Caching Strategies for Screenshot APIs: Reduce API Calls by 80%
If you're making screenshot API calls in production, a significant fraction of them are probably redundant. The same URL requested multiple times in a day. The same product page captured for two different users within minutes. The same social preview generated for a link that hasn't changed in weeks.
A well-designed cache layer can eliminate 60-80% of API calls while improving response latency for cached hits. The engineering is not complex — the key decisions are cache key design, TTL strategy, and storage backend selection.
Cache Key Design
The cache key must uniquely identify a screenshot. Two calls should produce the same cache hit if and only if they would produce an identical screenshot.

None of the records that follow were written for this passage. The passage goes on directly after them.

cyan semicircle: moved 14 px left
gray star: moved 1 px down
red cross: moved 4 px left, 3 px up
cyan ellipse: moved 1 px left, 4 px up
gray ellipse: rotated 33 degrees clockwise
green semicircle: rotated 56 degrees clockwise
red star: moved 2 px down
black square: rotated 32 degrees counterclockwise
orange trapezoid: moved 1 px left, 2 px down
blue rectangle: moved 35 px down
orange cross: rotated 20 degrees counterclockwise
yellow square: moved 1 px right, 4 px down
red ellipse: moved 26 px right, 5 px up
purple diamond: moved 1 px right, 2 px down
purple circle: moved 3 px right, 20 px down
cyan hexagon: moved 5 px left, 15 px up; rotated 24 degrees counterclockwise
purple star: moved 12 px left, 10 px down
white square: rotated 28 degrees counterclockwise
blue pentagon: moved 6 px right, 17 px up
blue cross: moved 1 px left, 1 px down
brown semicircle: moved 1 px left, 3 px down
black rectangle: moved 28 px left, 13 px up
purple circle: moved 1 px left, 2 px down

What affects the output: - URL (including query parameters, if they affect page content) - Viewport dimensions (width, height) - Full page vs. above-fold - Output format (PNG vs. WebP) - Device pixel ratio - Custom CSS injection - Wait strategy
What doesn't affect the output: - Timestamp (unless passed in the URL) - Requester identity - Request ID
import hashlib
import json
from typing import Any
def make_cache_key(url: str, params: dict[str, Any]) -> str:
"""
Generate a stable cache key from URL and screenshot parameters.

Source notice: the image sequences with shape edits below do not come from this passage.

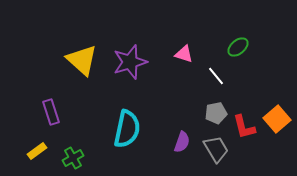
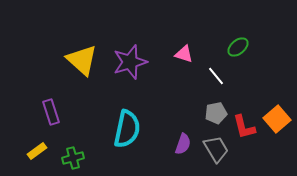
purple semicircle: moved 1 px right, 2 px down
green cross: rotated 15 degrees clockwise
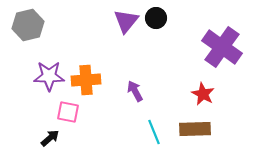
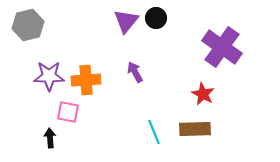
purple arrow: moved 19 px up
black arrow: rotated 54 degrees counterclockwise
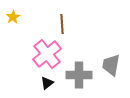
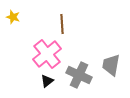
yellow star: rotated 24 degrees counterclockwise
gray cross: rotated 25 degrees clockwise
black triangle: moved 2 px up
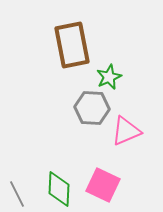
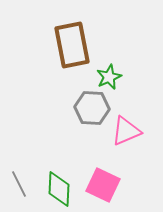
gray line: moved 2 px right, 10 px up
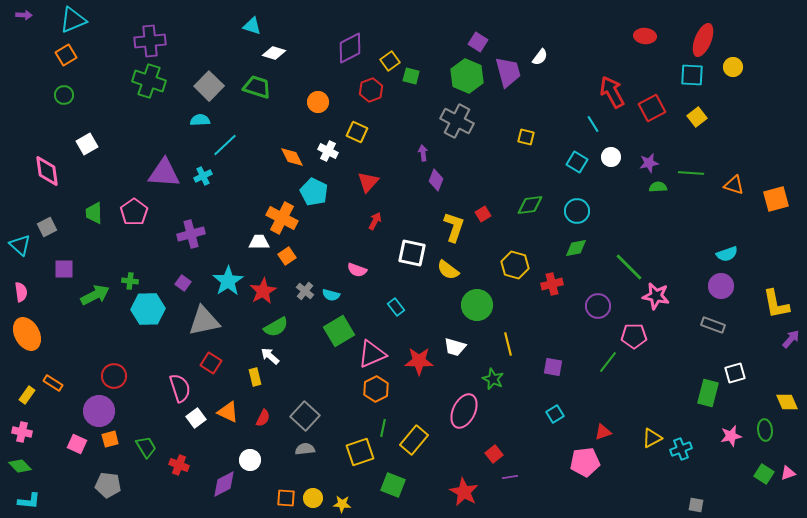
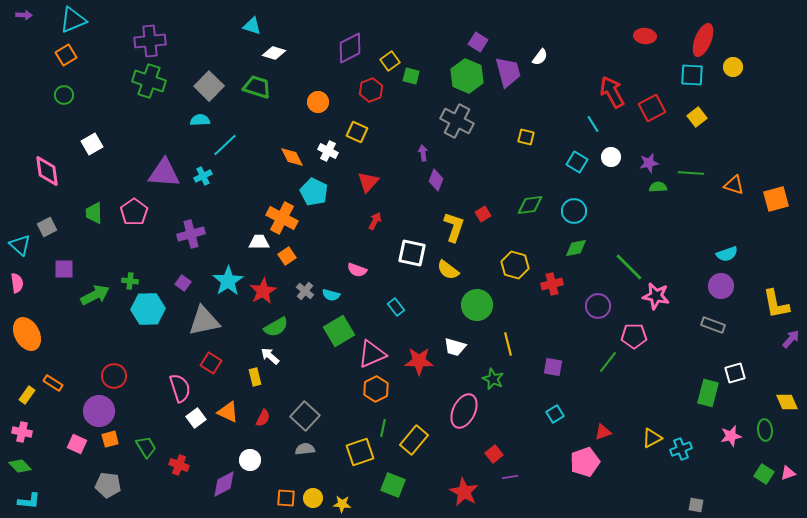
white square at (87, 144): moved 5 px right
cyan circle at (577, 211): moved 3 px left
pink semicircle at (21, 292): moved 4 px left, 9 px up
pink pentagon at (585, 462): rotated 12 degrees counterclockwise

Only includes parameters that affect the output image.
"""
# Normalize URL: strip trailing slashes, lowercase scheme and host
from urllib.parse import urlparse, urlunparse
parsed = urlparse(url)
normalized_url = urlunparse(
parsed._replace(scheme=parsed.scheme.lower(), netloc=parsed.netloc.lower())
)
# Only cache-relevant parameters
cache_params = {
"url": normalized_url,
"width": params.get("width", 1280),
"height": params.get("height"),
"full_page": params.get("full_page", True),
"format": params.get("format", "png"),
"device_scale": params.get("device_scale", 1),
"inject_css": params.get("inject_css"),
"block_ads": params.get("block_ads", False),
}
# Remove None values for consistency
cache_params = {k: v for k, v in cache_params.items() if v is not None}
# Stable JSON serialization → hash
serialized = json.dumps(cache_params, sort_keys=True)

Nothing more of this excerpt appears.